Liputan6.com, Tapanuli Tengah - Komitmen pemberantasan narkoba kembali diuji dari dalam tubuh korps kepolisian. Seorang oknum personel Polres Tapanuli Tengah (Tapteng) berinisial Aipda JEB ditangkap setelah diduga kuat terlibat dalam jaringan pengedaran narkotika jenis sabu-sabu.

Aipda JEB diringkus di kediamannya yang berlokasi di Kelurahan Lubuk Tukko, Kecamatan Pandan, Kabupaten Tapanuli Tengah, pada Selasa 5 Mei 2026.

Kapolres Tapanuli Tengah AKBP Muhammad Alan Haikel membenarkan adanya penangkapan terhadap anggotanya tersebut. Alan menjelaskan, kasus ini berhasil diungkap berkat hasil pengembangan dari penangkapan seorang warga sipil sebelumnya.

"Kami sebelumnya menangkap pria berinisial RM pada Selasa (24/4/2026). Dari tangan yang bersangkutan, kami mengamankan barang bukti sabu-sabu seberat 8,3 gram," ujar Alan, Jumat 15 Mei 2026.

Tak tinggal diam, petugas kemudian melakukan interogasi mendalam terhadap RM. Dari sanalah muncul nama Aipda JEB yang disebut-sebut sebagai pemasok barang haram tersebut. Berbekal informasi itu, petugas langsung bergerak cepat menciduk sang oknum polisi.

 

Pastikan Akan Tindak Tegas

Dugaan keterlibatan Aipda JEB semakin diperkuat dengan ditemukannya barang bukti narkoba dalam jumlah yang cukup besar saat penggeledahan dilakukan. Ditemukan barang bukti sabu-sabu seberat 204,92 gram tersimpan di dalam kendaraan milik Aipda JEB.

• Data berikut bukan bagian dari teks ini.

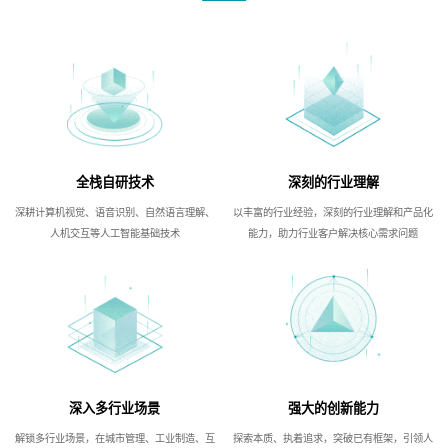
全栈自研技术
深刻的行业理解
深耕计算机视觉、语音识别、自然语言理解、
以丰富的行业经验，深刻的行业理解和产品化
人机交互等人工智能基础技术
能力，助力行业客户解决核心需求问题
深入多行业场景
强大的创新能力
解锁多行业场景，在城市管理、工业制造、互
探索本质、执着追求，突破已有框架，引领人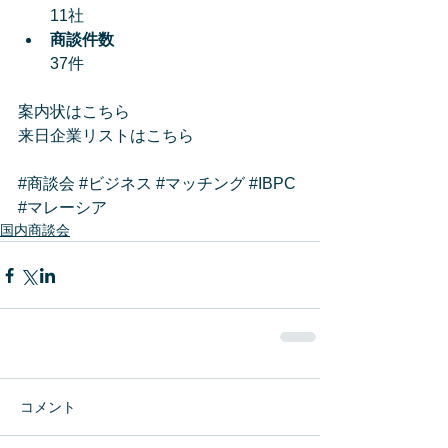
11社  
商談件数
37件 
案内状はこちら
来日企業リストはこちら
#商談会
#ビジネス
#マッチング
#IBPC
#マレーシア
国内商談会
コメント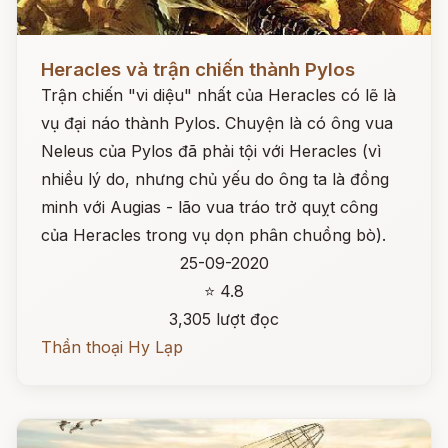
Đọc ngay
Heracles và trận chiến thành Pylos
Trận chiến "vi diệu" nhất của Heracles có lẽ là
vụ đại náo thành Pylos. Chuyện là có ông vua
Neleus của Pylos đã phải tội với Heracles (vì
nhiều lý do, nhưng chủ yếu do ông ta là đồng
minh với Augias - lão vua tráo trở quỵt công
của Heracles trong vụ dọn phân chuồng bò).
25-09-2020
⭐ 4.8
3,305 lượt đọc
Thần thoại Hy Lạp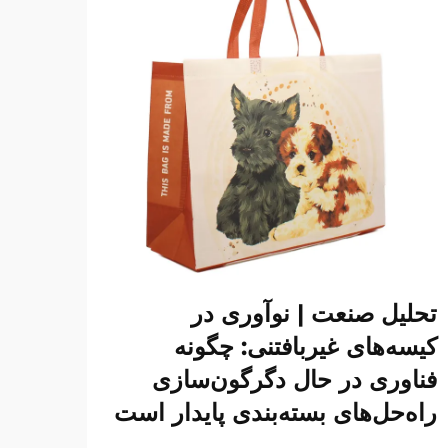
تحلیل صنعت | نوآوری در
کیسه‌های غیربافتنی: چگونه
فناوری در حال دگرگون‌سازی
راه‌حل‌های بسته‌بندی پایدار است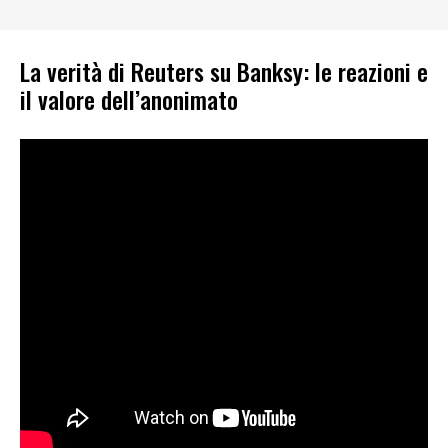
La verità di Reuters su Banksy: le reazioni e
il valore dell’anonimato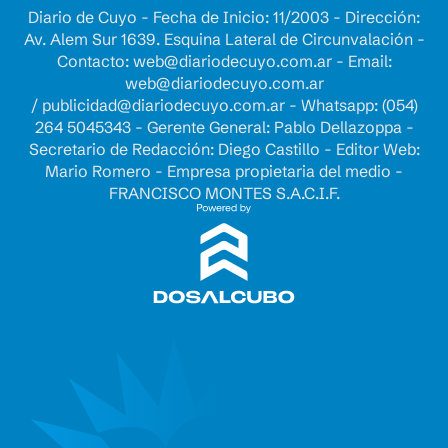
Diario de Cuyo - Fecha de Inicio: 11/2003 - Dirección:
Av. Alem Sur 1639. Esquina Lateral de Circunvalación -
Contacto:
web@diariodecuyo.com.ar
- Email:
web@diariodecuyo.com.ar
/
publicidad@diariodecuyo.com.ar
-
Whatsapp: (054)
264 5045343 - Gerente General: Pablo Dellazoppa -
Secretario de Redacción: Diego Castillo - Editor Web:
Mario Romero - Empresa propietaria del medio -
FRANCISCO MONTES S.A.C.I.F.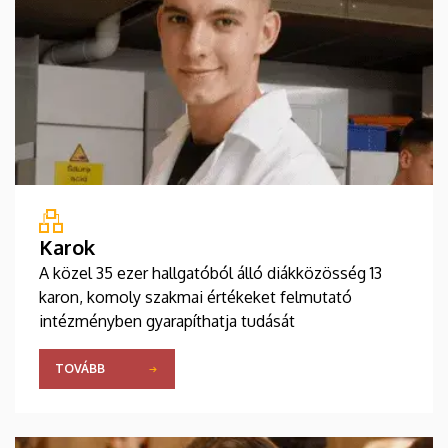
Karok
A közel 35 ezer hallgatóból álló diákközösség 13
karon, komoly szakmai értékeket felmutató
intézményben gyarapíthatja tudását
TOVÁBB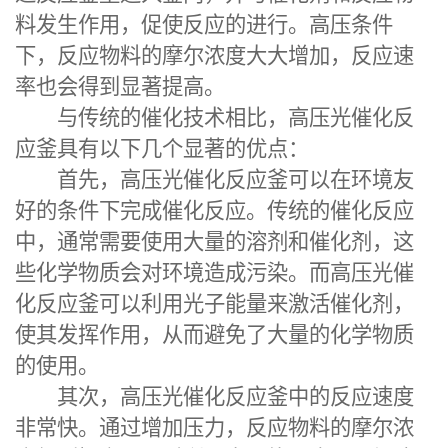
料发生作用，促使反应的进行。高压条件
下，反应物料的摩尔浓度大大增加，反应速
率也会得到显著提高。
与传统的催化技术相比，高压光催化反
应釜具有以下几个显著的优点：
首先，高压光催化反应釜可以在环境友
好的条件下完成催化反应。传统的催化反应
中，通常需要使用大量的溶剂和催化剂，这
些化学物质会对环境造成污染。而高压光催
化反应釜可以利用光子能量来激活催化剂，
使其发挥作用，从而避免了大量的化学物质
的使用。
其次，高压光催化反应釜中的反应速度
非常快。通过增加压力，反应物料的摩尔浓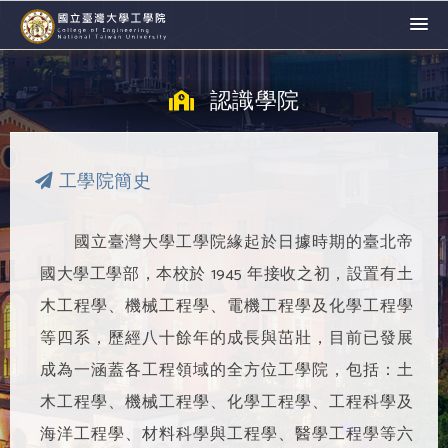
認識學院
工學院簡史
國立臺灣大學工學院緣起於日據時期的臺北帝
國大學工學部，本校於 1945 年接收之初，設置有土
木工程學、機械工程學、電機工程學及化學工程學
等四系，歷經八十餘年的成長與茁壯，目前已發展
成為一涵蓋各工程領域的全方位工學院，包括：土
木工程學、機械工程學、化學工程學、工程科學及
海洋工程學、材料科學與工程學、醫學工程學等六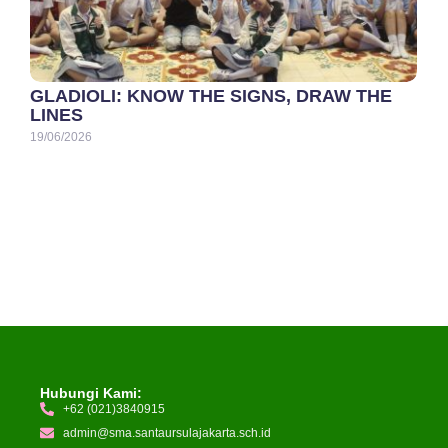
GLADIOLI: KNOW THE SIGNS, DRAW THE
LINES
19/06/2026
Hubungi Kami:
+62 (021)3840915
admin@sma.santaursulajakarta.sch.id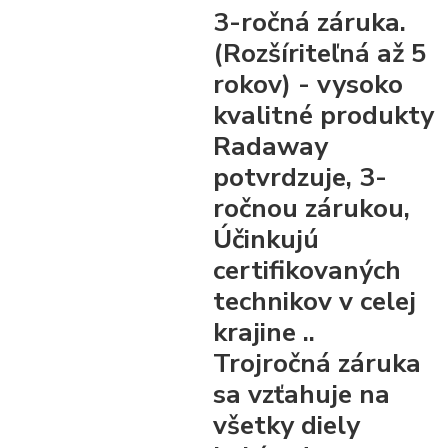
3-ročná záruka.
(Rozšíriteľná až 5
rokov)
- vysoko
kvalitné produkty
Radaway
potvrdzuje, 3-
ročnou zárukou,
Účinkujú
certifikovaných
technikov v celej
krajine ..
Trojročná záruka
sa vzťahuje na
všetky diely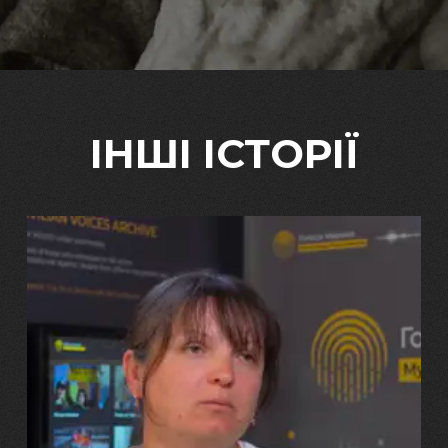
ІНШІ ІСТОРІЇ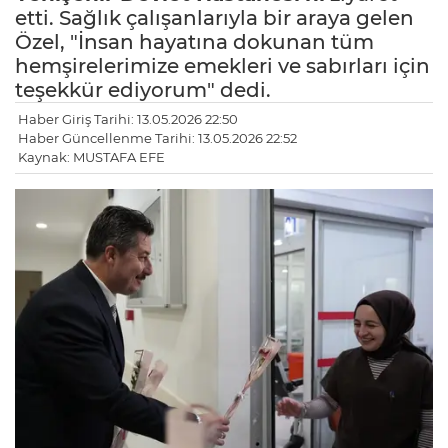
etti. Sağlık çalışanlarıyla bir araya gelen
Özel, "İnsan hayatına dokunan tüm
hemşirelerimize emekleri ve sabırları için
teşekkür ediyorum" dedi.
Haber Giriş Tarihi: 13.05.2026 22:50
Haber Güncellenme Tarihi: 13.05.2026 22:52
Kaynak: MUSTAFA EFE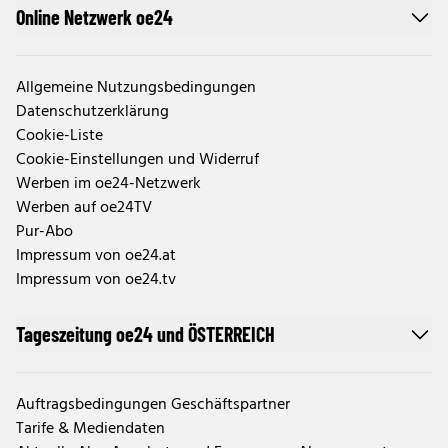
Online Netzwerk oe24
Allgemeine Nutzungsbedingungen
Datenschutzerklärung
Cookie-Liste
Cookie-Einstellungen und Widerruf
Werben im oe24-Netzwerk
Werben auf oe24TV
Pur-Abo
Impressum von oe24.at
Impressum von oe24.tv
Tageszeitung oe24 und ÖSTERREICH
Auftragsbedingungen Geschäftspartner
Tarife & Mediendaten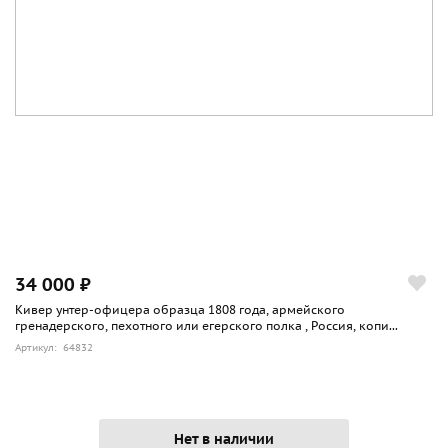
34 000 ₽
Кивер унтер-офицера образца 1808 года, армейского
гренадерского, пехотного или егерского полка , Россия, копи...
Артикул: 64832
Нет в наличии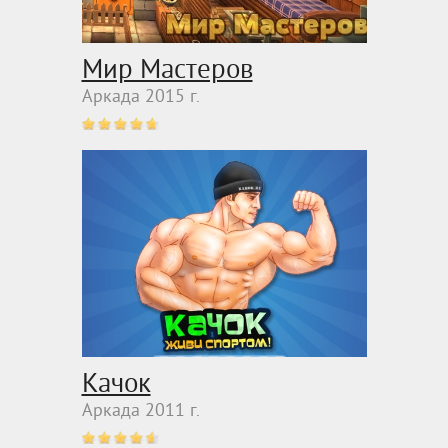
Мир Мастеров
Аркада 2015 г.
Качок
Аркада 2011 г.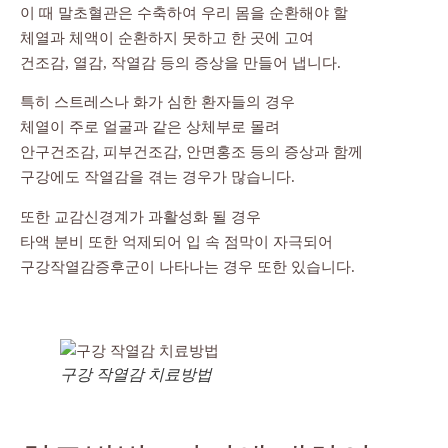
이 때 말초혈관은 수축하여 우리 몸을 순환해야 할
체열과 체액이 순환하지 못하고 한 곳에 고여
건조감, 열감, 작열감 등의 증상을 만들어 냅니다.
특히 스트레스나 화가 심한 환자들의 경우
체열이 주로 얼굴과 같은 상체부로 몰려
안구건조감, 피부건조감, 안면홍조 등의 증상과 함께
구강에도 작열감을 겪는 경우가 많습니다.
또한 교감신경계가 과활성화 될 경우
타액 분비 또한 억제되어 입 속 점막이 자극되어
구강작열감증후군이 나타나는 경우 또한 있습니다.
구강 작열감 치료방법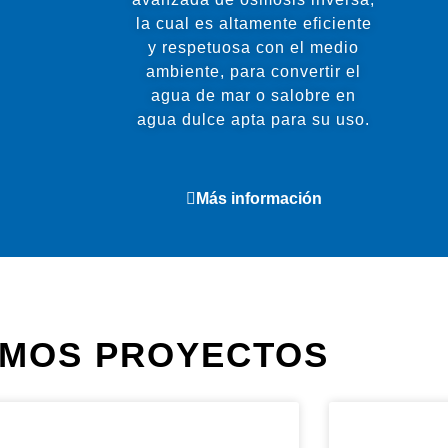
la cual es altamente eficiente
y respetuosa con el medio
ambiente, para convertir el
agua de mar o salobre en
agua dulce apta para su uso.
Más información
IMOS PROYECTOS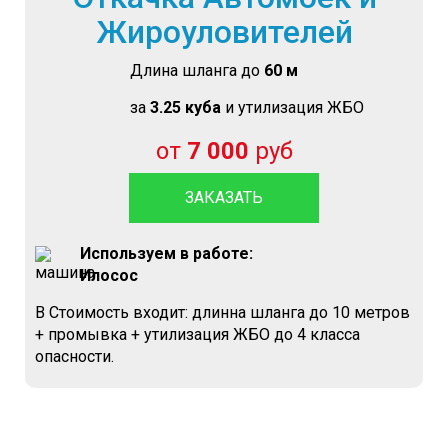
Жироуловителей
Длина шланга до
60 м
за
3.25 куба
и утилизация ЖБО
от
7 000
руб
ЗАКАЗАТЬ
Используем в работе:
Илосос
В Стоимость входит: длинна шланга до 10 метров
+ промывка + утилизация ЖБО до 4 класса
опасности.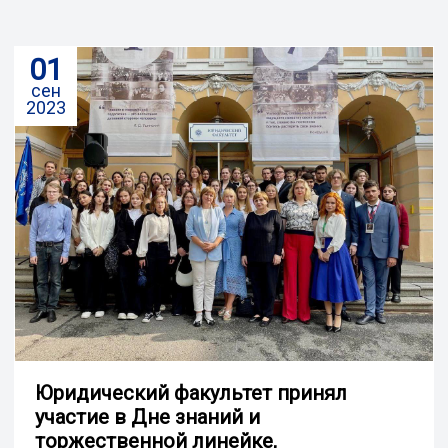
01
сен
2023
Юридический факультет принял
участие в Дне знаний и
торжественной линейке,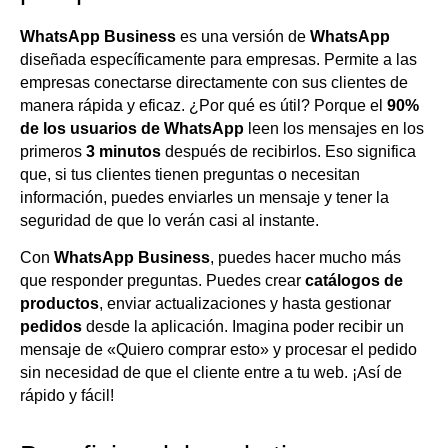
WhatsApp Business
es una versión de
WhatsApp
diseñada específicamente para empresas. Permite a las
empresas conectarse directamente con sus clientes de
manera rápida y eficaz. ¿Por qué es útil? Porque el
90%
de los usuarios de WhatsApp
leen los mensajes en los
primeros
3 minutos
después de recibirlos. Eso significa
que, si tus clientes tienen preguntas o necesitan
información, puedes enviarles un mensaje y tener la
seguridad de que lo verán casi al instante.
Con
WhatsApp Business
, puedes hacer mucho más
que responder preguntas. Puedes crear
catálogos de
productos
, enviar actualizaciones y hasta gestionar
pedidos
desde la aplicación. Imagina poder recibir un
mensaje de «Quiero comprar esto» y procesar el pedido
sin necesidad de que el cliente entre a tu web. ¡Así de
rápido y fácil!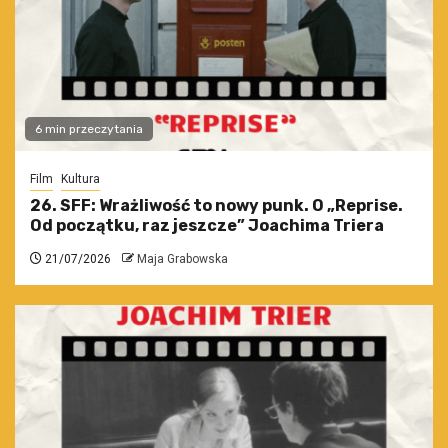
6 min przeczytania
Film
Kultura
26. SFF: Wrażliwość to nowy punk. O „Reprise.
Od początku, raz jeszcze” Joachima Triera
21/07/2026
Maja Grabowska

Hasil tes urine Aipda JEB dinyatakan positif mengonsumsi Amfetamin dan Metamfetamin. Imbas dari perbuatannya, Aipda JEB kini harus mendekam di balik jeruji besi Lapas Kelas IIA Sibolga untuk menjalani proses hukum lebih lanjut.

Selain terancam pidana, karier Aipda JEB di kepolisian dipastikan berada di ujung tanduk. Kapolres menegaskan tidak ada toleransi bagi anggota yang bermain-main dengan narkoba.

"Berdasarkan hasil pemeriksaan kode etik yang sudah selesai dilaksanakan, oknum personel ini dijatuhkan sanksi berat berupa Pemberhentian Tidak Dengan Hormat (PTDH). Sementara itu, untuk sidang etik profesi Polri akan segera dilaksanakan," pungkas AKBP Muhammad Alan Haikel tegas.